WHAT THIS TASK INVOLVES
Nothing in the records may be changed; reproduce all of them.

INPUT RECORDS
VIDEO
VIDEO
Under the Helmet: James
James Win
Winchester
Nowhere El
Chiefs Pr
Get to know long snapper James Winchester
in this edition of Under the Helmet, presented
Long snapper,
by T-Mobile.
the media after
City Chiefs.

ANSWER SECTION
VIDEO
VIDEO
Under the Helmet: James
James Win
Winchester
Nowhere El
Chiefs Pr
Get to know long snapper James Winchester
in this edition of Under the Helmet, presented
Long snapper,
by T-Mobile.
the media after
City Chiefs.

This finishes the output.